What comes next, I ask myself, and I do not know. There seems to be no logical progression to this sort of thing and the reason that there is no logic is that we are too new at it to have an understanding of what may be involved.…As it stands at the moment, I can only speculate….Standing on my mountain top, I strain my eyes to look into the future.

Tuesday, September 14, 2010

Corduroy Mansions Is Back

I like the world better after I have read an Alexander McCall Smith novel. I smile more. I think happier thoughts about people. Corduroy Mansions, a serialized novel on the Telegraph, is back for its third season starting this week. (Reading the earlier novels is not a prerequisite for enjoying the third season.) The series is humorous, poignant, and touching, filled with AMS’s British sensibility. Despite being a voracious reader, I like listening to Andrew Sachs read the daily installment as I begin my morning routine. Some habits are wonderful

Monday, September 13, 2010

The Graveyard Book

Last night I finished reading the 2009 Hugo Winning Novel, The Graveyard Book by Neil Gaiman. The story is about a boy whose family is murdered when he is a baby and who is brought up by the dead and not so dead inhabitants of a graveyard. It isn’t something I would normally have chosen to read, but it did leave me thinking, as most books do. And, I found two quotes that fit in with the theme of this blog.

On Mastery:

There were some lessons that Bod had mastered. He had eaten a bellyful of unripe apples, sour and white-pipped, from the tree some years before, and had regretted it for days, his guts cramping and painful while Mrs. Owens lectured him on what not to eat. Now he always waited until the apples were ripe before eating them, and never ate more than two or three a night.
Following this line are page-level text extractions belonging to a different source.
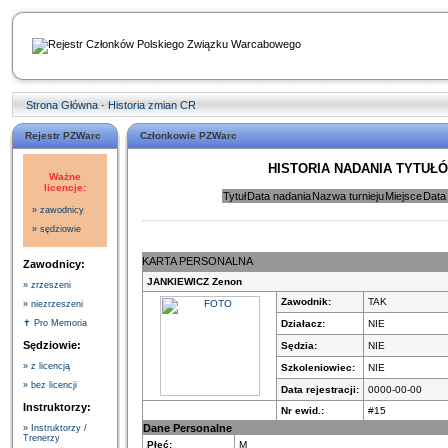
Strona Główna
·
Historia zmian CR
Rejestr PZWarc
Członkowie PZWarc
HISTORIA NADANIA TYTUŁ
Ważne
licencje:
Tytuł
Data nadania
Nazwa turnieju
Miejsce
Data
» zawodnicy
» sędziowie
KARTA PERSONALNA
Zawodnicy:
JANKIEWICZ Zenon
» zrzeszeni
Zawodnik:
TAK
» niezrzeszeni
Działacz:
NIE
✝ Pro Memoria
Sędziowie:
Sędzia:
NIE
» z licencją
Szkoleniowiec:
NIE
» bez licencji
Data rejestracji:
0000-00-00
Instruktorzy:
Nr ewid.:
#15
Dane Personalne
» Instruktorzy /
Trenerzy
Płeć:
M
If only the rest of us could be so bright, particularly those of us who sit in odd positions and end up in a lot of pain, only to sit that way the next day.
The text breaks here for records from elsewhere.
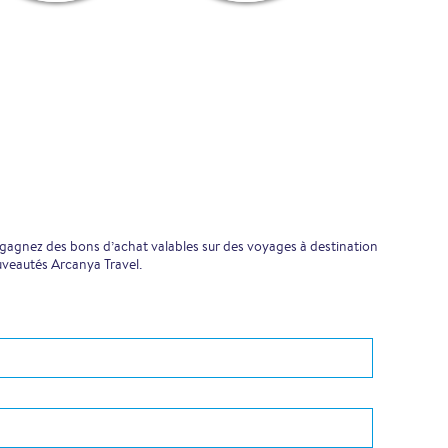
 gagnez des bons d’achat valables sur des voyages à destination
uveautés Arcanya Travel.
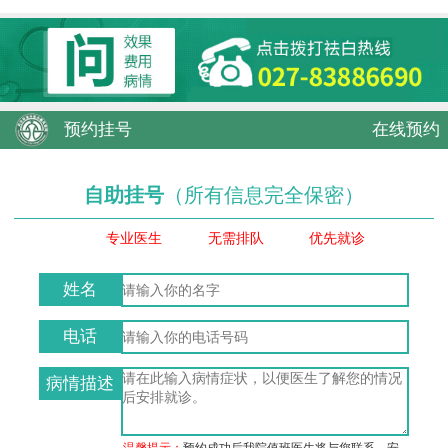
预约挂号
在线预约
自助挂号
（所有信息完全保密）
专业医生
无需排队
优先就诊
姓名
电话
病情描述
You’re alive, Bod. That means you have infinite potential. You can do anything, make anything, dream anything. If you change the world, the world will change. Potential.

Thursday, September 9, 2010

Always in Motion

Though this world feels to me as if it is still and concrete, the truth is that it is always in motion. The world is in a constant state of birth and death, manifestation and destruction.
The Soul’s Companion by Tian Dayton, PhD

Tuesday, September 7, 2010


When I was working on my bachelor’s degree, my advisor in the English department wrote articles for fishing magazines. He often didn’t receive the respect he deserved from the other instructors and professors in the department who were more erudite or, in some cases, blatantly pretentious. He instilled in me the importance of telling a simple story.
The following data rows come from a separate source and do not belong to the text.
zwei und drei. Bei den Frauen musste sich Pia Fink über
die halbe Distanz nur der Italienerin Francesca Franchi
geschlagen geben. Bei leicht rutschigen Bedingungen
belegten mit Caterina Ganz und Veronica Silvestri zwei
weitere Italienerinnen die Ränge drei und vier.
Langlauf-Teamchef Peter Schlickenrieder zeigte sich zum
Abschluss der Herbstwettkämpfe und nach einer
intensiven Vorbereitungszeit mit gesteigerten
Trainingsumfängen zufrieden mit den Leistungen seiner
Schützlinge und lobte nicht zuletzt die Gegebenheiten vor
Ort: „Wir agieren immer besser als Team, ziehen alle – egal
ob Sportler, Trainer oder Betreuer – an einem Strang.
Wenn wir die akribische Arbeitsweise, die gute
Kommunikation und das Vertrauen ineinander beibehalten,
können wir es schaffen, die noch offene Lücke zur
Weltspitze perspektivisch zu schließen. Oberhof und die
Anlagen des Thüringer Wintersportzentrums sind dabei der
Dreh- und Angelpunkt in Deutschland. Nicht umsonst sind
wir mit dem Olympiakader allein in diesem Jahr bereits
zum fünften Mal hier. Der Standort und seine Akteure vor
I was thinking about him this morning as I was trying to edit and add activities to a course about a piece of technology. So much content! So many technical points! My mind wanted to go into overdrive. But I realized that it didn’t have to be that way. Our learners want and need to hear a simple story. It might have technical aspects. It might involve math and physics. But it is still a story. All I need to do is write it, step by step.

Sunday, September 5, 2010

2010 Hugo Winning Novel

Three months ago, I vaguely cared about Hugo winners. I would pick up a Hugo winning novel and think “Hmm, this is interesting.” Last night I went to sleep thinking, “Tomorrow morning when I wake up, I’ll know what the Hugo winning novel is for 2010.” It was like waiting for Santa. The winner turns out to be winners: The City & The City, by China MiĆ©ville and The Windup Girl by Paolo Bacigalupi. I have already been on the internet to reserve a copy from one of the neighboring libraries of the novel my library doesn’t carry.